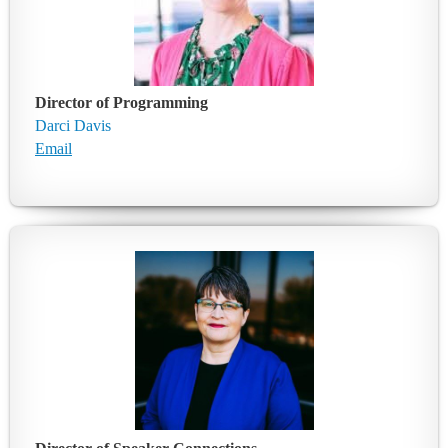
Director of Programming
Darci Davis
Email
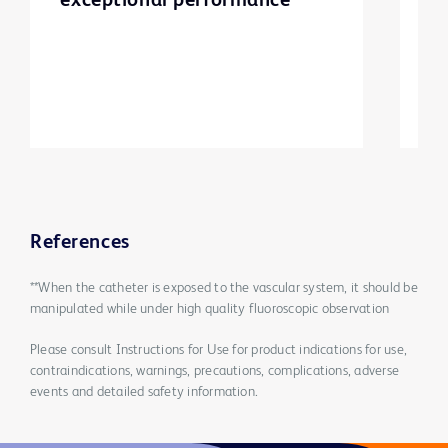
exceptional performance
d
p
m
e
References
**When the catheter is exposed to the vascular system, it should be
manipulated while under high quality fluoroscopic observation
Please consult Instructions for Use for product indications for use,
contraindications, warnings, precautions, complications, adverse
events and detailed safety information.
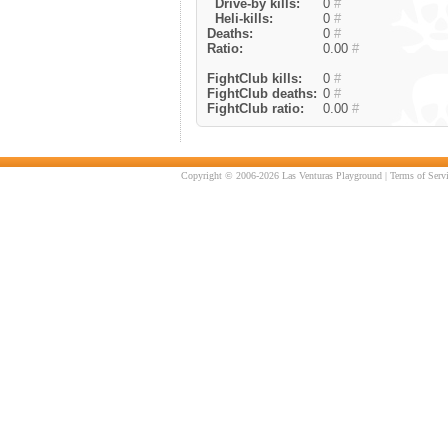
Drive-by kills:
0
#
Heli-kills:
0
#
Deaths:
0
#
Ratio:
0.00
#
FightClub kills:
0
#
FightClub deaths:
0
#
FightClub ratio:
0.00
#
Copyright © 2006-2026 Las Venturas Playground |
Terms of Serv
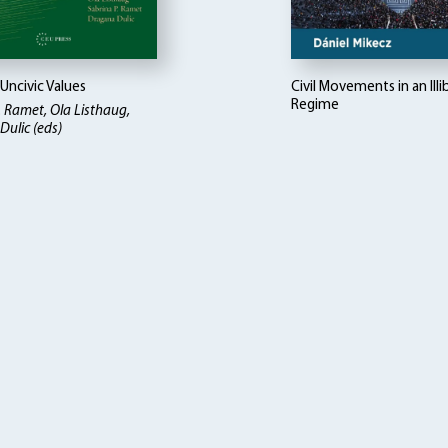
 Uncivic Values
Civil Movements in an Illi
Regime
. Ramet, Ola Listhaug,
ulic (eds)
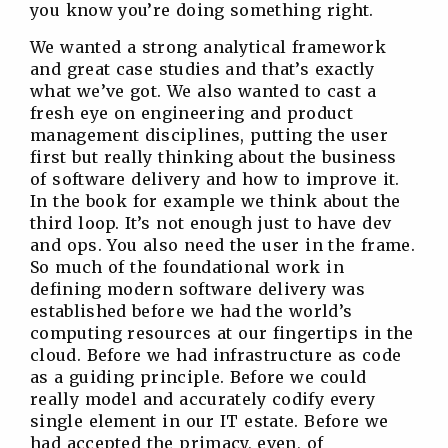
you know you’re doing something right.
We wanted a strong analytical framework
and great case studies and that’s exactly
what we’ve got. We also wanted to cast a
fresh eye on engineering and product
management disciplines, putting the user
first but really thinking about the business
of software delivery and how to improve it.
In the book for example we think about the
third loop. It’s not enough just to have dev
and ops. You also need the user in the frame.
So much of the foundational work in
defining modern software delivery was
established before we had the world’s
computing resources at our fingertips in the
cloud. Before we had infrastructure as code
as a guiding principle. Before we could
really model and accurately codify every
single element in our IT estate. Before we
had accepted the primacy, even, of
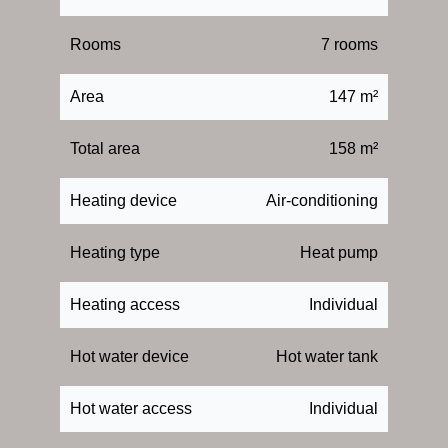
Rooms
7 rooms
Area
147 m²
Total area
158 m²
Heating device
Air-conditioning
Heating type
Heat pump
Heating access
Individual
Hot water device
Hot water tank
Hot water access
Individual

▶ _Problem to work on_: The word is "really". Copy every line above where it appears.

▶ _Final answer_:
first but really thinking about the business
really model and accurately codify every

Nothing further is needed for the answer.